I am so sorry for your loss--even though it is not your dog, I can imagine everyone there will be feeling tremendous loss.


----------



## dr.jaimie (Mar 23, 2004)

I was glad to be there for my friend, but it was one of the hardest euthanasias i have had to do









here is Pixel and her poor sick friend and their last morning together











[attachment=20386:attachment] 



[attachment=20387:attachment]



[attachment=20388:attachment]


----------



## 3Maltmom (May 23, 2005)




----------



## Jacki (Jul 13, 2006)

Those pictures of them together this morning made me tear up. Rest in peace, precious Sadie.

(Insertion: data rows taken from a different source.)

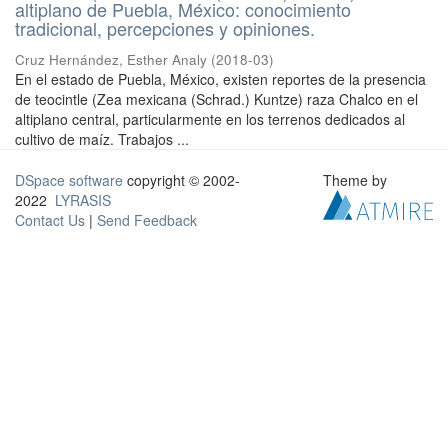
altiplano de Puebla, México: conocimiento
tradicional, percepciones y opiniones.
Cruz Hernández, Esther Analy
(
2018-03
)
En el estado de Puebla, México, existen reportes de la presencia
de teocintle (Zea mexicana (Schrad.) Kuntze) raza Chalco en el
altiplano central, particularmente en los terrenos dedicados al
cultivo de maíz. Trabajos ...
DSpace software
copyright © 2002-
Theme by
2022
LYRASIS
Contact Us
|
Send Feedback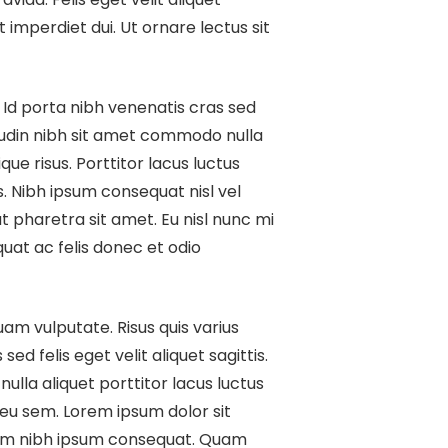
 imperdiet dui. Ut ornare lectus sit
 Id porta nibh venenatis cras sed
citudin nibh sit amet commodo nulla
ue risus. Porttitor lacus luctus
. Nibh ipsum consequat nisl vel
t pharetra sit amet. Eu nisl nunc mi
uat ac felis donec et odio
am vulputate. Risus quis varius
 felis eget velit aliquet sagittis.
ulla aliquet porttitor lacus luctus
 eu sem. Lorem ipsum dolor sit
tium nibh ipsum consequat. Quam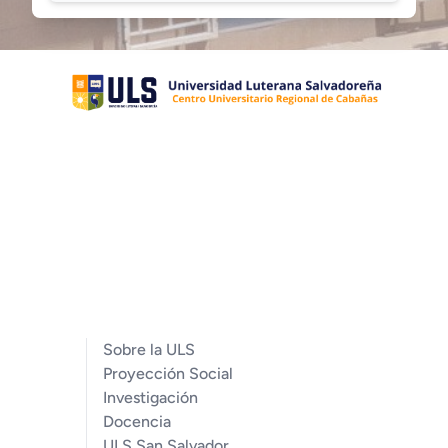
Sobre la ULS
Proyección Social
Investigación
Docencia
ULS San Salvador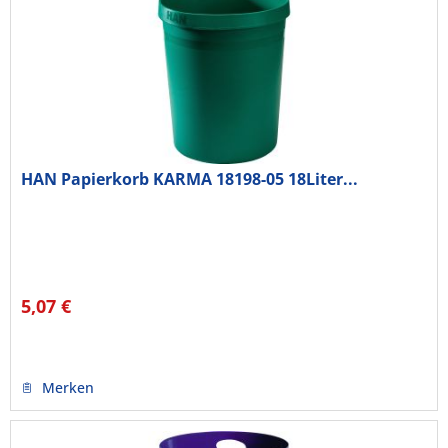
HAN Papierkorb KARMA 18198-05 18Liter...
5,07 €
Merken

Sadie's family is in my prayers.


----------



## Gemma (Jan 19, 2006)

I'm so sorry, I wish you didn't have to do this ever. but unfortunately it's part of being a doctor. you save way more dogs everyday but it is still very hard even though she is going into a better place. Pixel looks so sad


----------



## vjw (Dec 20, 2006)

How sad about Sadie. Sadie's family and friends have been in my thoughts and prayers today!



Joy


----------



## My2Furbabies (Oct 2, 2006)

That is sooo sad!







I will definitely be keeping all of them in my prayers! And Sadie is gorgeous!


----------



## Scoobydoo (May 26, 2005)

Oh gosh those pictures say it all, it's like Pixel was saying goodbye to her dear friend Sadie, what a very sad morning it must have been for you too Jaimie, your friends are so lucky to have you there to help them through this very sad day


----------



## puppymom (Jun 13, 2005)

Pixel really looks like she knows!


----------



## msmagnolia (Sep 8, 2004)

Oh Geez! Those photos are sad......


----------



## starry (Sep 4, 2006)

What a sweet dog.


----------



## zsazsasmom (Nov 1, 2004)

RIP Sadie







What expressive eyes. So sorry for your loss


----------



## Maidto2Maltese (Oct 19, 2004)

Ahh those photos really "got" to me!!! Jamie, it has to have been a terribly emotional time for you today as well. I'm sure it was such a great comfort to your friend to have you there , to have you send Sadie on her journey to the bridge...especially knowing the compassion and personal caring you have for little Sadie.
Hope you can allow yourself some "Jamie" time tonight and .. just be good to "Jamie".... you've had a rough day!


----------



## CrystalAndZoe (Jul 11, 2006)

<span style="font-family:Comic Sans Ms">I'm so sorry you had to do go thru that. I know what you mean about Pixel & Sadie hitting it off so well. My former neighbors furbaby Pepper & my Zoe were the same way. It is a rare & precious thing.</span>


----------



## bbry (Feb 17, 2007)

I"m so sorry about Sadie.


----------



## The A Team (Dec 1, 2005)

Nobody could read this post and not cry. ....and I just got back from the viewing of a very dear friend.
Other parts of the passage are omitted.